The codes for our lives are contained in the large genomes of humans. Do you want to explain your dark hair and dreads? Take a look at your chromosomes and base pairs.
There are more base pairs and more chromosomes in the genomes of two different organisms. I wonder if it is an animal? Is that an animal? An animal? The tree is a spider monkey tree.
The flying spider monkey tree fern, a hardy plant found in Southeast Asia, has flat leaves that fan out in a circle at the top of its trunk. The biggest question in the field of genetics is what accounts for so much genetic material.
In May, Dr. Li led a team that was trying to get an answer to a question. It was the first time that a fern had a genome so large that it was mapped and the third time that a fern had its genes mapped. Two more papers were published last week in Nature Plants, revealing that the maidenhair fern and the "C-Fern" had genomes comparable to the flying spider monkey tree fern.
A half century old hypothesis about fern genes has been challenged by this burst of research. It doesn't close the case of the fern genome, but it might give us a better idea of genome evolution as a whole.
Eric Schuettpelz, who was not involved in the recent research, said that it had been decades since they had begged for it. These are great times.
Plants and animals with lots of genes aren't necessarily physically or behaviorally more complex. The current record for most base pairs is 149 billion, and the record for most chromosomes is 1,440. Both plants are easy to grow.

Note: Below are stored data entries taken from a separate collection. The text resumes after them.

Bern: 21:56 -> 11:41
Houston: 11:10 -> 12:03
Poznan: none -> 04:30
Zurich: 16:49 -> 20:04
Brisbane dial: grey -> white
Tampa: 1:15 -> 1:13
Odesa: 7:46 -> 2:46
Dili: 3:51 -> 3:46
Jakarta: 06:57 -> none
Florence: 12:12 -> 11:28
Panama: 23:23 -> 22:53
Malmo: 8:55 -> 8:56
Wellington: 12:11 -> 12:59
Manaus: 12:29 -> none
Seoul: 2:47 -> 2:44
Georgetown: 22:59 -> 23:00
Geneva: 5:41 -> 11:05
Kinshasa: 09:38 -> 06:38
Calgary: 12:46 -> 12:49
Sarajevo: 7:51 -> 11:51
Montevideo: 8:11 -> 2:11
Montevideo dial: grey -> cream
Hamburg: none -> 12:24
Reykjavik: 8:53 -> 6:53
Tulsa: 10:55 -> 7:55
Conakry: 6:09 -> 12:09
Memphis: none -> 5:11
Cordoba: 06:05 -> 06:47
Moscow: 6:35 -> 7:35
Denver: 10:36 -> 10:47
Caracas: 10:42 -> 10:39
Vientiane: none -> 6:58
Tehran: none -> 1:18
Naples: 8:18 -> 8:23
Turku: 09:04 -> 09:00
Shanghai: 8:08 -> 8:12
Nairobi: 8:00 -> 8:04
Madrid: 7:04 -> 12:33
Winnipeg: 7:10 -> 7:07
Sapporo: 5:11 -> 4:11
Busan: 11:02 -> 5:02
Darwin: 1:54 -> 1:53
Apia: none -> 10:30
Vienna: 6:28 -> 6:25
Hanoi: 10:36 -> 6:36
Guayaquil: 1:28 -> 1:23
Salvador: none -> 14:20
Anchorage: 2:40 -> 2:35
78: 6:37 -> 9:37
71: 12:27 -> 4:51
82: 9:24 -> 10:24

Polyploidy is a common explanation for large genomes. Two gametes, cells with half the number of chromosomes, come together to create a zygote, with a full suite of genes. When these gametes first form, it is possible that pairs of chromosomes do not fully separate, leading to a zygote with a genome that is twice the size of its parents. Most of the duplicated genes have been removed after tens of millions of years of natural selection.
Ferns have more base pairs in their genomes than flowering plants. Scientists have been wondering why this was so for a long time. In 1966 a paper was published in Science that claimed that the fern gained an advantage from genome duplication. The authors said that the extra genes helped prevent hereditary diseases.
Pamela Soltis is a botanist at the Florida Museum of Natural History who helped sequence the C-Fern. Is it possible that fern genomes contain signs of mass duplication? The theory needed some of the large genomes to be confirmed.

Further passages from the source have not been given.